494 smirked. “He’s been doing that ever since you were brought in. Haven’t seen him at reveille much, which I’m glad about. I don’t miss his snap inspections.”

“You mean when he tells you to stand up straight and shine your boots?” Ivy questioned. “I’ve seen worse drill sergeants.”

“Haven’t we all,” 494 replied. “I remember this one time Lydecker…”

Ivy cleared her throat and stared past him.

“What?” 494 asked.

Ivy was just silent, staring at Lydecker standing right behind 494.

“You were saying, 494?” Lydecker questioned.

“Nothing, Sir,” 494 answered.

Lydecker nodded and shifted his gaze to Ivy. “825, I want to speak to you in my office when you’re done here.”

Ivy nodded. “Yes, Sir.”

Lydecker nodded and walked off.

“You’re in for it now,” 494 teased.

Ivy was staring at him. “Have we met somewhere before?”

“Yeah…the woods, remember?”

“I don’t mean that,” she replied. “494… Ben was 493.”

“Oh, you mean my twin and your fellow traitor?” 494 questioned with a sudden irritated tone.

Ivy nodded. “So he must look like you now, then.”

“We share the same DNA, genius.” 494 stuffed his face with a mouthful of something off his tray.

* * * *

Lydecker was signing off on a training report when his office door opened. He looked up to see the thin teenager standing in the doorway. Her stance was far from military, slouching slightly.

“Come in, 825,” he said.

Ivy moved a few paces into the room and stood at attention, waiting for any orders.

Inside, Lydecker sighed and stood. “At ease, soldier. I am aware that X5-599 was in contact with you before your reindoctrination,” he began. “I am also aware that you didn’t recognize him, but I have to ask if you’ve seen this woman before.” He held out a Xerox paper.

Ivy picked took it and was silent for a moment as she studied it. It was a computer generated composite drawing of a young woman. The same one that Lydecker had used on a wanted poster in Seattle. Ivy glanced back at him. “Sir, this could be anyone.”

“Have you seen anyone resembling that image?” Lydecker questioned sternly.

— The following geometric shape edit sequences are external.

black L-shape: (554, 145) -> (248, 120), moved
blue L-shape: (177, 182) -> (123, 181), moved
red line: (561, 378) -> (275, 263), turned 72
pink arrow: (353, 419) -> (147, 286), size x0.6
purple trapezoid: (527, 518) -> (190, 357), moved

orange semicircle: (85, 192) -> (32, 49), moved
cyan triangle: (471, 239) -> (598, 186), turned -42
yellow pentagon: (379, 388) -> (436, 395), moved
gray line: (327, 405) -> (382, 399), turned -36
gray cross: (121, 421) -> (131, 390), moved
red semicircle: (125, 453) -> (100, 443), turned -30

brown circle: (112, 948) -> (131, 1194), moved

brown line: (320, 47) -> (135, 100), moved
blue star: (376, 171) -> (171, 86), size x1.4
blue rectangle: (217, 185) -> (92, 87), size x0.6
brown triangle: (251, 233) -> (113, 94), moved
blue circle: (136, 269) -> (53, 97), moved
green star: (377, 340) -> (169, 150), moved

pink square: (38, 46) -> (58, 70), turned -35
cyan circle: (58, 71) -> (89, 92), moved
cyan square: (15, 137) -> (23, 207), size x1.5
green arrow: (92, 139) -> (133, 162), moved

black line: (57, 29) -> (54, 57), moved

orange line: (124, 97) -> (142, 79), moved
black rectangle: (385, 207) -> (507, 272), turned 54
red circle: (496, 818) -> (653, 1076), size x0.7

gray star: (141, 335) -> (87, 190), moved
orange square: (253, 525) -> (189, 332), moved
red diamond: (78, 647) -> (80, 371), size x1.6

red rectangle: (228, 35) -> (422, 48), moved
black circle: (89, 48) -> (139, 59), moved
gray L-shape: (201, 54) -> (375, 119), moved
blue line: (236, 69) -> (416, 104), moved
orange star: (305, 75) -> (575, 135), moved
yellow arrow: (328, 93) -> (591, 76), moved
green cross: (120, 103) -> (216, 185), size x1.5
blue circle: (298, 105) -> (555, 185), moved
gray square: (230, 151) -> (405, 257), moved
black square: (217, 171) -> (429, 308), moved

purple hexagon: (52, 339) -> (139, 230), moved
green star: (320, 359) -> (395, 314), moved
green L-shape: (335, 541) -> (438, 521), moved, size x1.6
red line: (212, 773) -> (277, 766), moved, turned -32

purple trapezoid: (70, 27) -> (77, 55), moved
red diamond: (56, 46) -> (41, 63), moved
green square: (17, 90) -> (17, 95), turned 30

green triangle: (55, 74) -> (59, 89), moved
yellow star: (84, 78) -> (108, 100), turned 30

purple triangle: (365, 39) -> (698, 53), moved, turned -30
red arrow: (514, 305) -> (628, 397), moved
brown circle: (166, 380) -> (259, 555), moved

Ivy stared at the paper again and shook her head. She put it back on the desk.

Lydecker sighed and shoved it to the side of the desk.

Ivy opened her mouth, but stopped.

“Do you want to say something, soldier?”

Ivy glanced from the poster to Lydecker. “It’s Max. Isn’t it?”

“Yes,” he answered.

“She’s been in contact with Zack,” Ivy concluded. “And you think that because he showed up that she might have as well. I haven’t seen her, Sir.”

“Are you certain of that?” Lydecker questioned further.

“Yes,” Ivy replied. “The last time I saw Max was February 2009 when we escaped.”

Lydecker nodded. “You’re dismissed, 825.”

Ivy kept her gaze locked on his as she turned and walked out of the office.